There’s no lack of integrity.
Everything is perfectly fully integrated.
I mean, that, to me, is a description
of an optimally healthy system.
Yeah.
Where everything is fully integrated.
Everything is fully working together
to be the full expression of
what that system is meant to be.
And at the same time, there’s
these unique individual pieces that
are participating in this system.
Yeah.
And these pieces aren’t things
in the mind of the therapist to
understand the human psychology.
There’s an actual
Yeah.
there there.
It’s a reality that’s unpacked.
It’s not like they simply arise
when you stop and take the time
to look and analyze your thoughts.
Oh, let me, let me analyze myself when I
was on the road and that car cut me off.
I can divide it up into
these three things.
No, it’s not a way to do— I mean,
again, yeah, psychoanalysis means
more than I want it to here, but like…
Yeah.
It’s not a projection of an
analysis onto an experience.
Yeah.
Yeah.
Yeah, exactly.
Yeah.
we’re not retroactively making meaning
and applying it to the experience.
We are encountering something
inside ourselves and asking
what was the experience?
Yeah.
Tell me all about it.
When I got to the part about,
Western Church, talking about three
Persons and the need to talk about
mind, the argument is that God of
necessity is of one mind and one will.
Mm. Mm-hmm.
Yes.
Uh, whereas humans can be,
but aren’t necessarily so.
But of God, it’s necessary.
because that’s who God is.
Yes.
And so there’s never that disorientation.

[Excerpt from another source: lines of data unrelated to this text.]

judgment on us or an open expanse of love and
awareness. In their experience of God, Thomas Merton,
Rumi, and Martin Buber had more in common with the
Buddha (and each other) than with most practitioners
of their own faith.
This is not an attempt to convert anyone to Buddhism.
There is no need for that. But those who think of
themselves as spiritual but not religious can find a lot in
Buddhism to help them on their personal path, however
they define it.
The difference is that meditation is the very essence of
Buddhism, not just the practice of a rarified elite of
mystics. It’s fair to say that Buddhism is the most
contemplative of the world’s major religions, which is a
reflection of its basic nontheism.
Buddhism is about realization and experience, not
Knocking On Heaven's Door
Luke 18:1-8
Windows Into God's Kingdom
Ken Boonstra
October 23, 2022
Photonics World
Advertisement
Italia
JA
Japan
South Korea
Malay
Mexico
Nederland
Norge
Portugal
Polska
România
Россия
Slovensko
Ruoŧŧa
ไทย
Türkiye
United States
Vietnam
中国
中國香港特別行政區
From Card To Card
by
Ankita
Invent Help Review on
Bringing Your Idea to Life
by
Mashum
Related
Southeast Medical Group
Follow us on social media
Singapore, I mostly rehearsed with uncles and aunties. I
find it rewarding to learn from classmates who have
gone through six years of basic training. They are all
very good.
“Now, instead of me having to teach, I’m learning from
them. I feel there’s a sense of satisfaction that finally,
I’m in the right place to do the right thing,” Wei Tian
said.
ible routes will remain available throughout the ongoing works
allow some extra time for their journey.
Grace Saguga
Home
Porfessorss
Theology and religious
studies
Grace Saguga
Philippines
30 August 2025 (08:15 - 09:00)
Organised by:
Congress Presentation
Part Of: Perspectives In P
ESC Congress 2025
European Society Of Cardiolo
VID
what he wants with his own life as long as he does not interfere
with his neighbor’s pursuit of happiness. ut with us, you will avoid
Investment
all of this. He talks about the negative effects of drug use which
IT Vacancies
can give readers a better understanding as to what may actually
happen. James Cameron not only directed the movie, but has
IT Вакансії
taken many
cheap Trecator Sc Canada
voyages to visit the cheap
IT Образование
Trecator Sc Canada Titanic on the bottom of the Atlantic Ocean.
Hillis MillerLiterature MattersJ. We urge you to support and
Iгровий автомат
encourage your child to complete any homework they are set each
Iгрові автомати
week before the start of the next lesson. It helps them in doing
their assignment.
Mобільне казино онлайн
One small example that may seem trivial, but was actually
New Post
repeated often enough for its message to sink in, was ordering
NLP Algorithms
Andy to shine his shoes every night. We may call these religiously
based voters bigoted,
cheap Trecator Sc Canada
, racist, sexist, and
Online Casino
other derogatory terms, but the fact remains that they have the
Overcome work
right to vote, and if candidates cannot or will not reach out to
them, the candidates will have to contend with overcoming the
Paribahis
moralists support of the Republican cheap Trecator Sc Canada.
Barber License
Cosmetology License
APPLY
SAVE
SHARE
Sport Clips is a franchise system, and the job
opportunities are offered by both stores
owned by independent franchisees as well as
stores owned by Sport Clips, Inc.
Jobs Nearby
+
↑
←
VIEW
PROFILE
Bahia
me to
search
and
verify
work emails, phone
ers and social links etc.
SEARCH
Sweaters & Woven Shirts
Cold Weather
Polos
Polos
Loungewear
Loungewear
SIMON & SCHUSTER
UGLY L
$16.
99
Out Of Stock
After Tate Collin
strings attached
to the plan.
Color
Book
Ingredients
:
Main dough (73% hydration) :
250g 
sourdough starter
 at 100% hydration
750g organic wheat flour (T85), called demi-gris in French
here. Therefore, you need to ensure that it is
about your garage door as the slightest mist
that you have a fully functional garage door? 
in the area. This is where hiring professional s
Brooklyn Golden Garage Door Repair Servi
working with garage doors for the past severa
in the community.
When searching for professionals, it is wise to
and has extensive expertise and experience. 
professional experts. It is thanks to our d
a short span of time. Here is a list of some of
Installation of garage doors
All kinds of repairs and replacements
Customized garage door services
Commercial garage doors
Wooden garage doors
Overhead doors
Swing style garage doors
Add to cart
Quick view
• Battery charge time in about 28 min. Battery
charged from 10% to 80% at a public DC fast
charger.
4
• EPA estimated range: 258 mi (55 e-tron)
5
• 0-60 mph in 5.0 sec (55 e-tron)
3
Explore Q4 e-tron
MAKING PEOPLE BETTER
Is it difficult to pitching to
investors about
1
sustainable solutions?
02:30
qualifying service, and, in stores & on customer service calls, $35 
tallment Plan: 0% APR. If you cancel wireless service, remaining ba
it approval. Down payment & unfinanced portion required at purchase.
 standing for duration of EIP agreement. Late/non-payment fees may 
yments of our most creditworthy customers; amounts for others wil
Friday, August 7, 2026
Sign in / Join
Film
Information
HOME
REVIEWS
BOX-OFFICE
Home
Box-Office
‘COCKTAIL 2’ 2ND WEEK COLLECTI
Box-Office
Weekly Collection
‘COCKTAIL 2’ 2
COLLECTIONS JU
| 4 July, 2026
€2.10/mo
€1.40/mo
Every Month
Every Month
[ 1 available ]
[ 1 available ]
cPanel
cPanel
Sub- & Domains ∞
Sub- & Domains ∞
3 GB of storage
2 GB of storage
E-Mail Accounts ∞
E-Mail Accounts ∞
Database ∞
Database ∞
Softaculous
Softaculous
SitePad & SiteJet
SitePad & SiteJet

All of God’s creation’s good,
is the simple way to say that.
Yeah.
Yeah.
And I don’t want to give
the wrong impression.
When I’m talking about us existing
as a healthy system that’s optimally
integrated, that doesn’t mean that I
think that God is necessarily a healthy
system in the way that we think about it.
What I mean is that when God’s nature is
manifest in and through us in the material
world, that’s what it looks like for us.
Mm-hmm.
Not that we can look at ourselves
and take that picture and apply it
to God, but that we can take what we
understand about God and apply it to us
Yeah.
to understand ourselves better.
Yeah.
What’s the most important
thing you want people to take
away from what you just said?
If we’re made in the image of God,
then could it also be possible
that our oneness is just as complex
and mysterious as God’s oneness?
Hmm.
Yeah.
That feels very true to me.
There might be philosophical problems all
through everything I just said, but for
some reason, for me, feels better to sum
this up with a comment on the complexity
of oneness rather than multiplicity.
Hmm.
Maybe it’s just ‘cause my ancestors
in my faith were just, as I said
before, far too Jewish to put up
with any sort of multiple deities.
And maybe that’s all
that’s coming out here.
Thank you.
That was delightful.
Cool.
And yeah, do agree that it’s really
important to be clear, I don’t wanna risk
presenting us as teachers of any of this.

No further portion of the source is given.